I know I am probably missing something so I would appreciate hearing from people on why they prefer one approach or the other. In particular, I would like to hear why they prefer the many small files approach.


  


This posting is provided “AS IS” with no warranties, and confers no rights.


 


Comments (3)

  1. LeeB says:

    Hi Anthony,

    I believe there is a lot to be gained from using XML as the persistence format for database models. An XML model is perfect for post-processing to generate documentation and using as the input to code generation tools, etc. I would not like to even consider using raw T-SQL as the input to code gen!

    As you described above, a T-SQL model would need an additional file (XML) to hold designer information that couldn’t be stored as T-SQL. Why create two files when an XML file could capture everything?

    The other downside I see to using T-SQL is that it ties the designer to SQL Server.

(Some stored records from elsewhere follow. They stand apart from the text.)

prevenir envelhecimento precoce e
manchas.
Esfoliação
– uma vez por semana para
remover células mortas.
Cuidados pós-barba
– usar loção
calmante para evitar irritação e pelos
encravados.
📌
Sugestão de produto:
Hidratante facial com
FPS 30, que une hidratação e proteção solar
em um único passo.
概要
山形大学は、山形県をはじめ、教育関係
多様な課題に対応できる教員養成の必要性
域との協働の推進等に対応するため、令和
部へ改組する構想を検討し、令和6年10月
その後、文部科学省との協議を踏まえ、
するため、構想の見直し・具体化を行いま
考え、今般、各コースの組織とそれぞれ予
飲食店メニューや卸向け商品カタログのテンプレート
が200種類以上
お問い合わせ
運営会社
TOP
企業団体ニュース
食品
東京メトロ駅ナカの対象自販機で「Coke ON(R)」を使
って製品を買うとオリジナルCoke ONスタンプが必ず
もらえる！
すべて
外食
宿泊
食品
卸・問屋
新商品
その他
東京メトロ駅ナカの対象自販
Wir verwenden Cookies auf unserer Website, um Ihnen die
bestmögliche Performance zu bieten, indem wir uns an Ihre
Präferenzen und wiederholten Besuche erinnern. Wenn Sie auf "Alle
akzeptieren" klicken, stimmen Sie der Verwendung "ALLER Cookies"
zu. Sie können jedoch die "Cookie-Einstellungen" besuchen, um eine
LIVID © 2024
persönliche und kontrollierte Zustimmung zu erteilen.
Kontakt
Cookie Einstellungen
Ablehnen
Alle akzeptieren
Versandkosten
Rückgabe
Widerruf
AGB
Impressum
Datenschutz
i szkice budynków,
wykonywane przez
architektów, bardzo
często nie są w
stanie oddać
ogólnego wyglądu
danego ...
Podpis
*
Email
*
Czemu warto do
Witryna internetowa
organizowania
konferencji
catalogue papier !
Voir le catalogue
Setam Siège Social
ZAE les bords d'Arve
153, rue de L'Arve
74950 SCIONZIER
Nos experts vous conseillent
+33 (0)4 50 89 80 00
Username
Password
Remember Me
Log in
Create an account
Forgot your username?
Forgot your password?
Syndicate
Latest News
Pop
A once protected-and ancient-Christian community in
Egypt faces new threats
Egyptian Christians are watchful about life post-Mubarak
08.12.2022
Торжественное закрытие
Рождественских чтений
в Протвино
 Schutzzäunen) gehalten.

This may of course be intentional but it would prevent models from using constructs which can not be captured in T-SQL.

  2. Thanks for your feedback Lee. Using T-SQL creation scripts as a persistence mechanism does not prevent you from exposing a rich object model. Nor does it prevent you from generating XML reports, database change scripts, etc.

    The nice thing about the DSL framework that the class designer is built on is that you can easily link DSLs, via their object models, together to do interesting things. For example, from a database model you could link a class diagram that represented the LINQ classes to access the database. As you update the table definitions the classes could be automatically updated.

    This posting is provided "AS IS" with no warranties, and confers no rights.

  3. David says:

    This is not really on the point, but nevertheless 😉

    I think there is a key difference how SQL databases and normal source code is dealt with during development. With normal sourcecode I might save a history of that code, but that history is not relevant to produce a build. A specific version of the source code is all that is needed to build the binaries for that version. While one could treat creation scripts for a database the same way, ie just say that a snapshot of the database structure can be stored as SQL creation scripts and those scripts can then be used to create the database, I think this ignores the major, major issue that you need change scripts that change deployed versions of your database to a new version of your database structure. I believe any modelling tool for databases should have a very strong answer to this issue, and integrate this very well into the source code control system. I would think something like this would do it (but I might be wrong): For every version in the source code system have create scripts that generate a new, empty database. Also, for every version have change scripts that modify the last publicly released database schema to the new version, while preserving the data in the database.

    Gee, this is a really crappy description of a really complicated problem. I hope you get what I mean 😉 I just have the feeling that EVERY program that uses a SQL database will face the problem that the structure of that database will need to change with a new version of the program. Right now developers have to do every step of that by hand: Create the change scripts, make sure they are robust, integrate all that into setup etc. I feel a modelling tool for that space that integrates with source code control and release management would be great. I also feel that a tool that can just capture a snapshot of a database structure would not be adequate for that….

    I am very excited about this blog, by the way!